Resource Limits and Performance
Kubernetes resource requests and limits directly affect performance. Under-provisioned containers throttle at the worst possible moment:
# resource-config-for-performance.yaml
resources:
requests:
cpu: 500m # guaranteed CPU allocation
memory: 512Mi # guaranteed memory allocation
limits:
cpu: 2000m # burst capacity (4x request)
memory: 1Gi # hard memory limit (OOMKill if exceeded)
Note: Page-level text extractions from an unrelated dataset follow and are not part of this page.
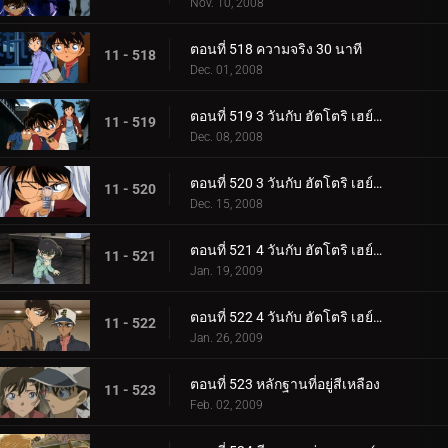
Nov. 10, 2008
ตอนที่ 518 ความจริง 30 นาที
11 - 518
Dec. 01, 2008
ตอนที่ 519 3 วันกับ ฮัตโตริ เฮย์จิ (ตอนพิเศษ 1)
11 - 519
Dec. 08, 2008
ตอนที่ 520 3 วันกับ ฮัตโตริ เฮย์จิ (ตอนพิเศษ 2)
11 - 520
Dec. 15, 2008
ตอนที่ 521 4 วันกับ ฮัตโตริ เฮย์จิ (ตอนพิเศษ 3)
11 - 521
Jan. 19, 2009
ตอนที่ 522 4 วันกับ ฮัตโตริ เฮย์จิ (ตอนพิเศษ 4)
11 - 522
Jan. 26, 2009
ตอนที่ 523 หลักฐานที่อยู่สีเหลือง
11 - 523
Feb. 02, 2009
Performance Testing Resource Configurations
Test your service under different resource configurations to find the optimal settings:
| Configuration | CPU Request/Limit | Memory Request/Limit | Test Result |
|---|---|---|---|
| Minimal | 100m/500m | 128Mi/256Mi | 50 req/s, p99=2.5s, OOMKill under load |
| Conservative | 250m/1000m | 256Mi/512Mi | 100 req/s, p99=800ms, stable |
| Optimal | 500m/2000m | 512Mi/1Gi | 200 req/s, p99=400ms, stable |
| Generous | 1000m/4000m | 1Gi/2Gi | 200 req/s, p99=350ms, diminishing returns |
The "optimal" configuration achieves target performance without wasting resources. Load testing is the only way to find this sweet spot.
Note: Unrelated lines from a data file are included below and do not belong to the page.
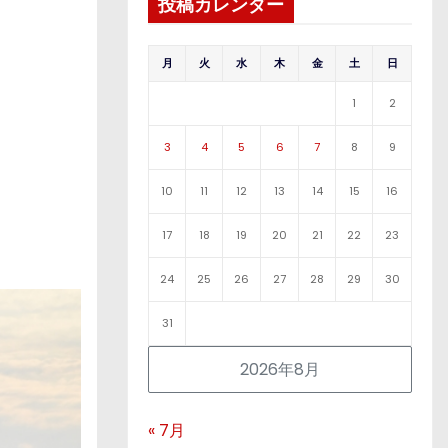
投稿カレンダー
月
火
水
木
金
土
日
1
2
3
4
5
6
7
8
9
10
11
12
13
14
15
16
17
18
19
20
21
22
23
24
25
26
27
28
29
30
31
2026年8月
« 7月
CI Pipeline Integration: Full Performance and Chaos Workflow
# .github/workflows/performance-chaos.yml
name: Performance & Chaos Pipeline
on:
push:
branches: [main]
jobs:
performance-budget:
runs-on: ubuntu-latest
steps:
- uses: actions/checkout@v4
- run: npm ci && npm run build
- name: Lighthouse CI
uses: treosh/lighthouse-ci-action@v11
with:
configPath: ./lighthouserc.json
load-test-staging:
needs: performance-budget
runs-on: ubuntu-latest
steps:
- uses: actions/checkout@v4
- name: Run k6 load tests
uses: grafana/k6-action@v0.4.0
with:
filename: tests/performance/k6-load-test.js
flags: --out json=results.json
env:
K6_TARGET_URL: ${{ secrets.STAGING_URL }}
- name: Upload results
uses: actions/upload-artifact@v4
with:
name: k6-results
path: results.json
chaos-staging:
needs: load-test-staging
runs-on: ubuntu-latest
steps:
- uses: actions/checkout@v4
- name: Install Litmus
run: |
kubectl apply -f https://litmuschaos.github.io/litmus/litmus-operator-v3.0.0.yaml
- name: Run chaos experiment
run: |
kubectl apply -f chaos/pod-delete-experiment.yaml
kubectl apply -f chaos/network-delay-experiment.yaml
- name: Wait for chaos completion
run: |
kubectl wait --for=condition=complete chaosresult/checkout-chaos \
--timeout=600s
- name: Verify SLOs held during chaos
run: |
python scripts/verify_slo_during_chaos.py \
--prometheus-url ${{ secrets.PROMETHEUS_URL }} \
--slo-config slo/checkout-api.yaml \
--chaos-window 10m
This pipeline ensures that every merge to main is validated for performance (Lighthouse + k6) and resilience (Litmus chaos). The system must not only be fast -- it must stay fast when things go wrong.